Van Oudenhoven v. Wis. Dept. of Justice, 2023AP70-FT, 6/4/24, District III (recommended for publication); case activity
Court of Appeals affirms circuit court’s order affirming DOJ’s decision to deny applicant’s request to purchase firearm after applicant’s conviction for a misdemeanor crime of domestic violence was expunged.
Scot Van Oudenhoven was convicted in a 1994 Calumet County case of misdemeanor battery as an act of domestic violence. His conviction was expunged by the Calumet County Circuit Court in 2019. In 2022, he attempted to purchase a handgun in Wisconsin. The Wisconsin Department of Justice (DOJ) denied the purchase because Van Oudenhoven was prohibited from possessing or receiving a firearm under federal law as a result of his conviction for a misdemeanor crime of domestic violence (18 U.S.C. § 922(g)(9)).
On appeal, Van Oudenhoven argued that: 1) the DOJ was not authorized to deny his handgun purchase based upon federal law; and 2) even if the DOJ was authorized to deny the purchase, he was not prohibited from receiving or possessing a firearm under federal law because his conviction was expunged. Van Oudenhoven cited 18 U.S.C. § 921(a)(33)(B)(ii), which states that a person is not prohibited from possessing or receiving a firearm if the person whose conviction for a misdemeanor crime of domestic violence was “expunged or set aside, or is an offense for which the person has been pardoned or has had civil rights restored (if the law of the applicable jurisdiction provides for the loss of civil rights under such an offense) unless the pardon, expungement, or restoration of civil rights expressly provides that the person may not ship, transport, possess, or receive firearms.”
In a case recommended for publication, the Court of Appeals affirmed the circuit court’s order upholding the DOJ’s decision to deny Van Oudenhoven’s application to purchase a firearm. The court held that the DOJ was authorized to determine whether a handgun purchase would violate state or federal law because the federal government delegates to state or local law enforcement agencies (referred to as the “Point of Contact”) to serve as the intermediary between a federally licensed firearms dealer and the National Instant Criminal Background Check System. ¶ 16 (citing 28 C.F.R. § 25.2).

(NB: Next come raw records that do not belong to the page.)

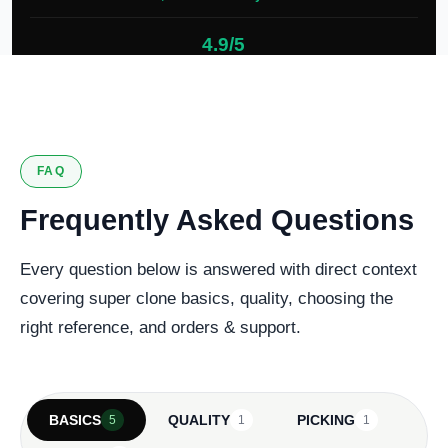
4.9/5
127 verified reviews
FAQ
Frequently Asked Questions
Every question below is answered with direct context
covering super clone basics, quality, choosing the
right reference, and orders & support.
BASICS
QUALITY
PICKING
5
1
1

In turn, the DOJ is charged with notifying the firearms dealer whether the sale would violate state or federal law. ¶ 18. The court concluded that the plain language of 28 C.F.R. § 25.2 authorized the DOJ to deny Van Oudenhoven’s purchase if it would violate 18 U.S.C. § 922. ¶ 19.
As for expungement, the court found that “expunged,” for purposes of § 922(a)(33)(B)(ii), requires the “’state procedure to completely remove all effects of the conviction at issue’ as a prerequisite to an individual being permitted to possess or receive a firearm.” ¶ 27. (quoting Wyoming ex rel. Crank v. United States, 539 F.3d 1236 (10th Cir. 2008)). The court relied on the plain meaning of expunge as “to remove from a record, to erase or destroy;” and Congress’s definition of “expunge” for certain federal controlled substance offenses, which “completely removes the effects of a conviction,” to conclude that the state procedure in question must completely remove all effects of the conviction to meet the criteria for expungement under § 922(a)(33)(B)(ii). ¶¶ 29-33.
The court found that Wisconsin’s expungement procedure “does not completely remove the effects of the conviction in question. Therefore, an expunged conviction does not constitute an ‘expunged or set aside’ conviction under 18 U.S.C. § 921(a)(33)(B)(ii).” ¶ 38. The court noted that Wis. Stat. § 973.015(1m) authorizes the sentencing court in certain situations to order that “the record be expunged.” ¶ 38. Citing the Supreme Court’s decision in State v. Braunschweig, which held that § 973.015 authorizes deleting evidence of the underlying conviction but does not invalidate the conviction, the court concluded that the expungement statute does not “completely remove the effects of a conviction.” ¶ 39.
Van Oudenhoven did not challenge the DOJ’s decision on Second Amendment grounds. The Supreme Court will decide this month in United States v. Rahimi whether 18 U.S.C. § 922(g)(8), which prohibits possessing firearms by persons subject to domestic-violence restraining orders, violates the Second Amendment. If the Court strikes down the firearm prohibition in such cases, whether Congress may prohibit people convicted of misdemeanor crimes of domestic violence from possessing a firearm will be in question.
How does this decision stand in relation to Doubek v. Kaul, 2022 WI 31, 401 Wis. 2d 575, 973 N.W.2d 756?
Hey Mary,
Mr. Van Oudenhoven was convicted of misdemeanor battery as an act of domestic abuse. There appears to have been no dispute this was a qualifying offense. You are correct that if he had a crystal ball, he should have tried to amend it to disorderly conduct and therefore be exempt from the ban as SCOW recently decided in the case you cite.